We didn't expect anything more than a standard tower case from a PC in this price range, but our iBuyPower Value-Pro came housed in a shiny black Trinity ATX midtower case with a small blue-backlit LCD in front and a big window on the side--the latter illuminated by a matching blue-LED fan. A large door hides the system's drives (but thankfully not its power button), making for a smooth, solid-looking face. Several other case options are available, adding or subtracting anywhere from $9 to $78 from the cost.
The stock Trinity ATX case plays hard to get, at least where access is concerned. Two screws hold the side panel in place; once you've removed them, you still have to disconnect a power cord from the panel's cooling fan. Once inside, there's plenty of room for expansion in this spacious tower: USB and audio connections are available on both the front and rear of the system. The front ports (two USB 2.0, one microphone, and one headphone) are helpfully mounted on the right side, keeping cables from sprouting from the front of your PC.
iBuyPower stocks the Value-Pro with a 2.2GHz AMD Athlon 64 3500+ and 1GB of 400MHz DDR SDRAM--twice the amount of memory of other $999 systems we've reviewed. You also get a 160GB hard drive--not the largest in the group, but certainly better than the 80GB in the Sys MediaMax S2600. We were impressed to find a built-in Wi-Fi adapter as well, a feature we'd love to see on more desktops. Just connect the antenna, and you have easy access to a home or office wireless network.
The iBuyPower Value-Pro's video card is one of the few concessions to the $999 ceiling. Although the Nvidia GeForce 6200 comes with an impressive 256MB of onboard memory, we'd much rather have a GeForce 6600, which would better accommodate visually demanding games. iBuyPower offers a 256MB version of the 6600 for just $58 extra--a decidedly worthwhile upgrade. Both video cards pair well with the included ViewSonic VA712b monitor. The 17-inch dual-interface display (VGA and DVI) delivered commendable images despite its relatively low 450:1 contrast ratio. The VA712b's stellar 8ms response time makes it perfect for games and movies.

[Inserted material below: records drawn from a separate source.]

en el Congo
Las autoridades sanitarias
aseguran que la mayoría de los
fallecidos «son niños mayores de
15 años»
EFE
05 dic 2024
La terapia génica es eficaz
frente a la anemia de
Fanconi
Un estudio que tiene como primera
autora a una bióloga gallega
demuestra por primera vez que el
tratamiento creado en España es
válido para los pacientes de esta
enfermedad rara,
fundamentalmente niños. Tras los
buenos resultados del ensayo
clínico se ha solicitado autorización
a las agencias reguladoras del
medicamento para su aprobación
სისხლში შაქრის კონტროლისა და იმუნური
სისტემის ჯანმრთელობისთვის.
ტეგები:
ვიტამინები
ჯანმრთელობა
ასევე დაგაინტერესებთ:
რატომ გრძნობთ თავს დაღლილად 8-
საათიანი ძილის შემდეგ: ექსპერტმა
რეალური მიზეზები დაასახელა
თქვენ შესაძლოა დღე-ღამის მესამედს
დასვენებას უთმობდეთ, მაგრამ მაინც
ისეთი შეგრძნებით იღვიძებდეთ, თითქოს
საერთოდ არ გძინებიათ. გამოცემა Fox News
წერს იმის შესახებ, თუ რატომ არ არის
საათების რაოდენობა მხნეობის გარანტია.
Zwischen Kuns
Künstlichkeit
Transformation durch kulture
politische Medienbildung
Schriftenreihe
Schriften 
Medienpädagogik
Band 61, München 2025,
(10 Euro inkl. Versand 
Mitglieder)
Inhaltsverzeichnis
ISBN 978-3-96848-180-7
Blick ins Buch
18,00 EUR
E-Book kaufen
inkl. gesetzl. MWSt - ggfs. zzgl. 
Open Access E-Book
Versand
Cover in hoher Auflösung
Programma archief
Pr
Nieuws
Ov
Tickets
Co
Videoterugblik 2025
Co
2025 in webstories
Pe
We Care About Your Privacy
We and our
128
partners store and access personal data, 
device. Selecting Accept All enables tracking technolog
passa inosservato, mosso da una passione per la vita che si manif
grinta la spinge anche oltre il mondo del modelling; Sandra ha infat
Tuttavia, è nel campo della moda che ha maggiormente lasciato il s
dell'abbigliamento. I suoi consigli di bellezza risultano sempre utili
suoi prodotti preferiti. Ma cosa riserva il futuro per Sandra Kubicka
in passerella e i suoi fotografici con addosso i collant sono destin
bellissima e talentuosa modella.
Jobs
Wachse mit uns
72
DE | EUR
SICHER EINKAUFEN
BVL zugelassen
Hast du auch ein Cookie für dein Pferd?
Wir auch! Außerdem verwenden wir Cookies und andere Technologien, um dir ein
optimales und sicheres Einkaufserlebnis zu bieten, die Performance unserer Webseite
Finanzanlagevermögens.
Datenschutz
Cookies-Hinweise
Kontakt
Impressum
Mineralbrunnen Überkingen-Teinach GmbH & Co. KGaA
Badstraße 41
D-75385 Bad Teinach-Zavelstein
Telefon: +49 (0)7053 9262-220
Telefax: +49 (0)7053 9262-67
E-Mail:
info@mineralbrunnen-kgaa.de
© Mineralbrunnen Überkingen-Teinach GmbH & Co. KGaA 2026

Speaking of games, our system included a coupon for the full version of Half-Life 2 (which must be downloaded). Although the video card isn't up to the task of running it at high resolutions with antialiasing and other visual effects turned up, the iBuyPower Value-Pro still ran the game at a respectable 58fps on our 800x600 resolution test, easily the best of the budget group.

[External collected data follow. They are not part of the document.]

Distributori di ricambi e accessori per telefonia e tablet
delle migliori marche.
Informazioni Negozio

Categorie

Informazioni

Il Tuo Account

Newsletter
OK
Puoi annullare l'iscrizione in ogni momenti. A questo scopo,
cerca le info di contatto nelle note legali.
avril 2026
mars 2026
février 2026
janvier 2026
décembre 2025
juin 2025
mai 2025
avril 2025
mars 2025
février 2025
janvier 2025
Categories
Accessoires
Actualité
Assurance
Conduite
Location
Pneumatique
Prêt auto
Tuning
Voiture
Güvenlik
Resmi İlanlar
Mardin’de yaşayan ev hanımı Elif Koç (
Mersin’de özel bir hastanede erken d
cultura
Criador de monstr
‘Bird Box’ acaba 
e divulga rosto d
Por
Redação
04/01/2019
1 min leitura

Half-Life 2 is the only software iBuyPower provides with the Value-Pro, save for a handful of system utilities and Nero Express, a "lite" version of the robust Nero disc-authoring suite. But the no-name 2.1 speaker system is the biggest letdown. Leave it off your configuration, and iBuyPower will knock a whole $4 from the price, which should give you some idea of the sound quality. Actually, they're impressively loud speakers, but anyone who cares even slightly about audio fidelity will want to consider one of the company's numerous add-on Logitech or Klipsch speaker options.